Gerard Eyraud does not like paperwork. He does not apply for organic certification, does not chase restaurant placements, and does not particularly care whether you call what he makes natural wine. What he cares about is the land his grandfather cleared in 1905 on the Camargue plain, the vines he has been tending since 1979, and the wines that come out of his maze of fiberglass tanks when he decides -- and only when he decides -- that they are ready to drink.
Backstory
Domaine de Rapatel has been in the Eyraud family since Eyraud's grandfather established the estate in 1905 on an ancient monastery farm site near Caissargues, southeast of Nimes. Gerard Eyraud was born in 1950 and grew up between vineyards and livestock in the Camargue. Before taking over the domaine in 1979, he spent time as a Camargue bullfighter, a detail that gives some measure of his independence from convention. He signed his first vintages in the late 1980s and quickly earned recognition in early French natural wine circles. A devastating fire in 2016 destroyed nearly 7.5 hectares of vines, a significant blow to the estate, but Eyraud has continued to rebuild and farm what remains.
The Region
Rapatel sits approximately 10 kilometres south of Nimes in the Languedoc, on the edge of the Parc Naturel Regional de Camargue between Nimes and Arles. The estate's name derives from a Catalan word meaning "hot sun," an apt description of the intense Mediterranean climate. The soils are a mosaic of gneiss, limestone pebbles, and clay, and the vineyard is exposed to both the Mistral wind -- which dries the canopy and reduces disease pressure -- and the full force of the southern sun.
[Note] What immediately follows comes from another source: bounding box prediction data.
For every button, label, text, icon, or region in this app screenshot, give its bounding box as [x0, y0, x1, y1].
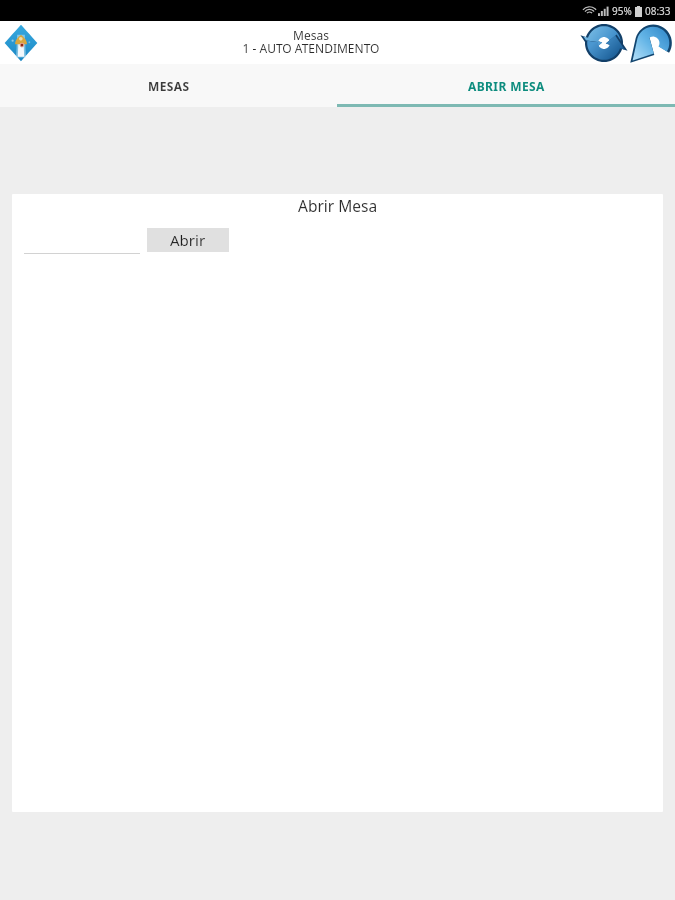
button[interactable]: Abrir — [147, 228, 229, 252]
button[interactable]: Back — [627, 21, 673, 64]
staticText: Mesas — [196, 27, 426, 43]
button[interactable]: ABRIR MESA — [337, 64, 675, 107]
button[interactable]: MESAS — [0, 64, 337, 107]
staticText: 95% — [612, 4, 632, 18]
button[interactable] — [24, 226, 140, 254]
staticText: 08:33 — [645, 4, 671, 18]
button[interactable]: App menu — [1, 23, 41, 63]
staticText: Abrir — [170, 230, 206, 250]
staticText: Abrir Mesa — [298, 195, 378, 216]
button[interactable]: Refresh — [581, 21, 627, 64]
staticText: ABRIR MESA — [468, 78, 545, 94]
staticText: MESAS — [148, 78, 190, 94]
staticText: 1 - AUTO ATENDIMENTO — [196, 40, 426, 56]
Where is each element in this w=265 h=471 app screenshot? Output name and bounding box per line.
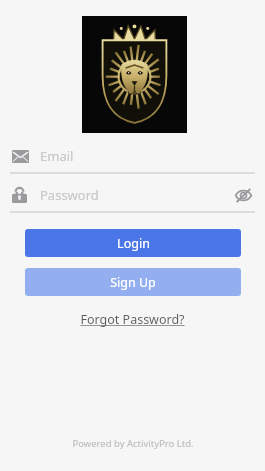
button[interactable]: Login xyxy=(25,229,241,257)
staticText: Password xyxy=(40,186,231,204)
staticText: Email xyxy=(40,147,74,165)
staticText: Forgot Password? xyxy=(80,311,185,328)
staticText: Sign Up xyxy=(110,274,156,291)
button[interactable]: Show password xyxy=(231,183,255,207)
button[interactable]: Password xyxy=(0,179,265,211)
button[interactable]: Email xyxy=(0,140,265,172)
button[interactable]: Forgot Password? xyxy=(74,308,191,331)
staticText: Powered by ActivityPro Ltd. xyxy=(72,437,194,450)
other: Email xyxy=(12,150,29,163)
staticText: Login xyxy=(117,235,150,252)
other: Password xyxy=(12,187,27,203)
button[interactable]: Sign Up xyxy=(25,268,241,296)
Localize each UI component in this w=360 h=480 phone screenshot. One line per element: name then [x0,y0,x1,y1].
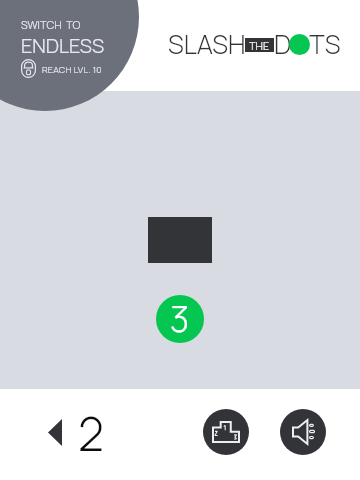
staticText: ENDLESS [21,32,105,59]
staticText: DOTS [274,26,341,62]
staticText: SLASH [168,26,246,62]
staticText: SWITCH TO [21,17,81,32]
button[interactable]: Leaderboard [203,409,249,455]
staticText: 3 [170,295,190,343]
staticText: REACH LVL. 10 [42,63,102,75]
button[interactable] [0,0,139,111]
staticText: 2 [78,402,104,465]
staticText: THE [249,38,270,52]
button[interactable]: Previous level [41,412,68,452]
button[interactable]: Sound [280,409,326,455]
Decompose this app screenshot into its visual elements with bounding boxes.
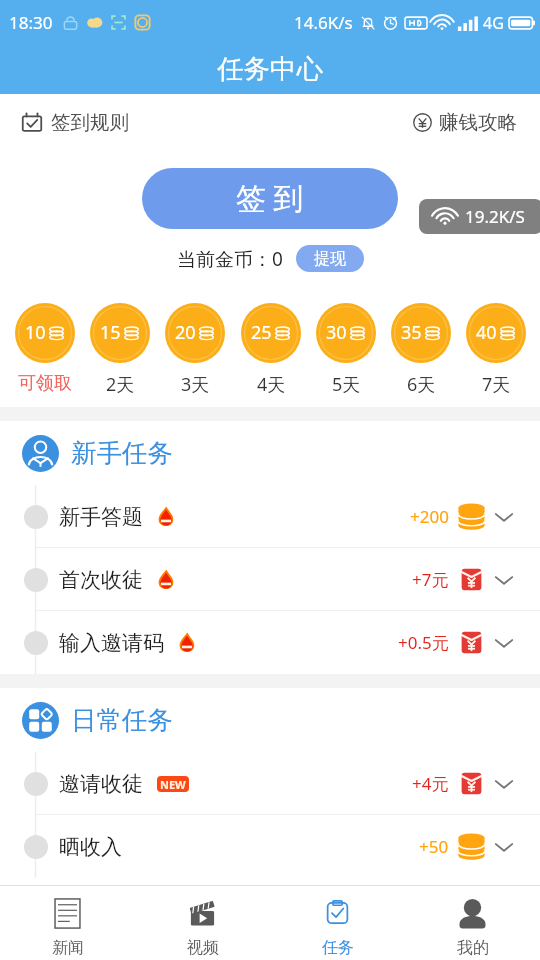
staticText: +200 (410, 505, 449, 528)
button[interactable]: 我的 (405, 896, 540, 960)
staticText: 我的 (457, 938, 489, 958)
button[interactable]: 20 (165, 303, 225, 397)
button[interactable]: 晒收入 (0, 815, 540, 878)
staticText: 10 (25, 320, 46, 345)
staticText: 签 到 (236, 177, 304, 218)
staticText: 30 (326, 320, 347, 345)
button[interactable]: 输入邀请码 (0, 611, 540, 674)
staticText: 首次收徒 (59, 567, 143, 593)
staticText: 当前金币：0 (177, 246, 283, 272)
staticText: 2天 (106, 372, 135, 397)
staticText: 7天 (482, 372, 511, 397)
staticText: 25 (251, 320, 272, 345)
button[interactable]: 签到规则 (0, 102, 139, 143)
button[interactable]: 新闻 (0, 896, 135, 960)
button[interactable]: 视频 (135, 896, 270, 960)
staticText: 赚钱攻略 (439, 110, 517, 135)
button[interactable]: 40 (466, 303, 526, 397)
staticText: 任务 (322, 938, 354, 958)
staticText: 3天 (181, 372, 210, 397)
staticText: 视频 (187, 938, 219, 958)
staticText: +50 (419, 835, 449, 858)
staticText: 14.6K/s (294, 11, 353, 34)
button[interactable]: Network speed (419, 199, 540, 234)
staticText: 新闻 (52, 938, 84, 958)
staticText: 4天 (257, 372, 286, 397)
staticText: 19.2K/S (465, 205, 525, 228)
staticText: +4元 (412, 772, 449, 795)
button[interactable]: 15 (90, 303, 150, 397)
staticText: 18:30 (9, 11, 53, 34)
staticText: 新手答题 (59, 504, 143, 530)
staticText: 晒收入 (59, 834, 122, 860)
staticText: 邀请收徒 (59, 771, 143, 797)
staticText: 35 (401, 320, 422, 345)
button[interactable]: 任务 (270, 896, 405, 960)
button[interactable]: 首次收徒 (0, 548, 540, 611)
staticText: 40 (476, 320, 497, 345)
staticText: 输入邀请码 (59, 630, 164, 656)
button[interactable]: 25 (241, 303, 301, 397)
button[interactable]: 30 (316, 303, 376, 397)
button[interactable]: 赚钱攻略 (403, 102, 540, 143)
button[interactable]: 提现 (296, 245, 364, 272)
button[interactable]: 新手答题 (0, 485, 540, 548)
staticText: +7元 (412, 568, 449, 591)
staticText: 4G (483, 12, 504, 34)
staticText: 提现 (314, 249, 346, 269)
staticText: 6天 (407, 372, 436, 397)
button[interactable]: 邀请收徒 (0, 752, 540, 815)
button[interactable]: 签 到 (142, 168, 398, 229)
staticText: NEW (160, 777, 186, 792)
staticText: 15 (100, 320, 121, 345)
staticText: 可领取 (18, 372, 72, 395)
button[interactable]: 35 (391, 303, 451, 397)
staticText: 签到规则 (51, 110, 129, 135)
staticText: 日常任务 (71, 704, 173, 736)
staticText: 5天 (332, 372, 361, 397)
button[interactable]: 10 (15, 303, 75, 395)
staticText: +0.5元 (398, 631, 449, 654)
staticText: 20 (175, 320, 196, 345)
staticText: 新手任务 (71, 437, 173, 469)
staticText: 任务中心 (217, 52, 323, 85)
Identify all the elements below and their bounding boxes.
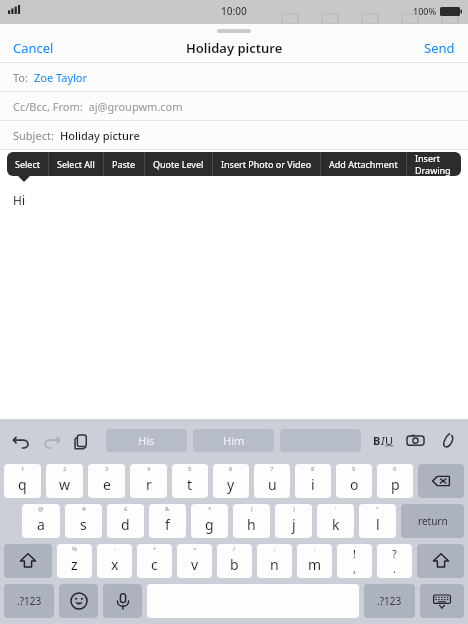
button[interactable]: + [137,544,172,578]
staticText: Cc/Bcc, From: aj@groupwm.com [13,99,183,114]
button[interactable]: Camera [404,429,426,451]
staticText: ( [251,505,253,513]
button[interactable]: ? [377,544,412,578]
button[interactable]: 5 [172,464,208,498]
button[interactable]: 1 [4,464,41,498]
staticText: Subject: [13,128,60,143]
staticText: d [121,515,130,534]
button[interactable]: Send [416,35,468,61]
button[interactable]: 6 [213,464,249,498]
staticText: B [373,433,381,448]
button[interactable]: - [97,544,132,578]
button[interactable]: .?123 [364,584,415,618]
button[interactable]: Quote Level [145,152,212,176]
button[interactable]: Paste [104,152,144,176]
button[interactable]: Select [7,152,48,176]
button[interactable]: 7 [254,464,290,498]
staticText: Add Attachment [329,158,398,170]
staticText: 0 [393,465,397,473]
staticText: Select All [57,158,95,170]
staticText: k [332,515,340,534]
button[interactable]: .?123 [4,584,54,618]
button[interactable]: Subject: [0,121,468,149]
staticText: return [418,514,448,528]
button[interactable]: 9 [336,464,372,498]
staticText: : [314,545,316,553]
button[interactable]: Backspace [418,464,464,498]
button[interactable]: Cancel [0,35,62,61]
staticText: Holiday picture [186,39,283,57]
button[interactable]: Shift [417,544,464,578]
button[interactable]: Emoji [59,584,98,618]
staticText: 100% [413,5,437,17]
staticText: 7 [270,465,274,473]
button[interactable]: Cc/Bcc, From: aj@groupwm.com [0,92,468,120]
staticText: m [308,555,322,574]
button[interactable]: Shift [4,544,52,578]
staticText: t [187,475,193,494]
button[interactable]: 3 [88,464,125,498]
staticText: y [227,475,235,494]
button[interactable]: Redo [40,429,62,451]
button[interactable]: £ [107,504,144,538]
button[interactable]: # [65,504,102,538]
button[interactable]: & [149,504,186,538]
staticText: 10:00 [221,4,247,18]
staticText: Insert Drawing [415,152,453,176]
staticText: = [193,545,197,553]
button[interactable]: Insert Photo or Video [213,152,320,176]
staticText: 9 [352,465,356,473]
staticText: ) [293,505,295,513]
button[interactable]: ; [257,544,292,578]
button[interactable]: 2 [46,464,83,498]
button[interactable]: / [217,544,252,578]
staticText: , [353,561,356,576]
button[interactable]: 0 [377,464,413,498]
staticText: .?123 [17,594,42,608]
staticText: / [233,545,236,553]
staticText: j [292,515,296,534]
staticText: u [268,475,277,494]
staticText: His [138,433,155,448]
button[interactable]: Attach [436,429,458,451]
button[interactable]: @ [22,504,60,538]
button[interactable]: ( [233,504,270,538]
button[interactable]: Dictation [103,584,142,618]
button[interactable]: To: [0,63,468,91]
button[interactable]: Hide keyboard [420,584,464,618]
button[interactable]: ' [317,504,354,538]
button[interactable]: Format [373,433,394,448]
staticText: £ [124,505,128,513]
staticText: s [80,515,87,534]
button[interactable]: His [106,429,187,452]
staticText: ? [392,546,397,561]
staticText: a [37,515,45,534]
button[interactable]: Copy [70,429,92,451]
staticText: 3 [105,465,109,473]
button[interactable]: * [191,504,228,538]
staticText: " [376,505,379,513]
button[interactable]: : [297,544,332,578]
staticText: g [205,515,214,534]
button[interactable]: = [177,544,212,578]
staticText: Holiday picture [60,128,140,143]
button[interactable]: ! [337,544,372,578]
button[interactable]: Add Attachment [321,152,406,176]
staticText: 8 [311,465,315,473]
staticText: n [270,555,279,574]
button[interactable]: Insert Drawing [407,152,461,176]
staticText: v [191,555,199,574]
button[interactable]: ) [275,504,312,538]
button[interactable]: Undo [10,429,32,451]
button[interactable]: Him [193,429,274,452]
button[interactable]: " [359,504,396,538]
button[interactable]: 4 [130,464,167,498]
button[interactable]: % [57,544,92,578]
staticText: Select [15,158,40,170]
button[interactable]: Select All [49,152,103,176]
button[interactable]: return [401,504,464,538]
button[interactable]: 8 [295,464,331,498]
staticText: To: [13,70,34,85]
The appellation is Costieres de Nimes, one of the most underrated designations in the Languedoc.
Vineyards and Farming
Eyraud farms approximately 15 hectares organically, without pesticides or chemical fertilisers. In their place he uses nettle manure, ewe whey, and horsetail decoctions. A flock of sheep grazes the vineyard to maintain soil health and limit the need for mechanical intervention. Yields are held to around 20 hL per hectare -- dramatically lower than the appellation maximum -- and harvest is done by hand with careful sorting. Varieties include Grenache, Syrah, Carignan, Cinsault, Mourvèdre, Roussanne, and Bourboulenc, among others.
Winemaking
Eyraud ferments with native yeasts, uses no added sulfur, and ages his wines in fiberglass tanks with no oak contact. He assembles blends only after multiple winters and releases wines only when he finds them ready -- a timeline that can stretch to a decade or more after harvest. There is no pretence of following a commercial release schedule. The winery holds concurrent vintages in its labyrinthine tank cellar, a living library of Camargue terroir built one vintage at a time.
The Wines
The flagship wines include the Grande Signature de Rapatel, a white blend of Roussanne and Bourboulenc, and a suite of reds built on Grenache, Syrah, and Mourvèdre. There are also single-variety bottlings and wines bearing personal names -- cuvees named after people rather than places, carrying the personality of their maker rather than the prestige of an appellation. Each bottle is a testament to patience and to the idea that wine, given time and honest farming, will express exactly where it comes from.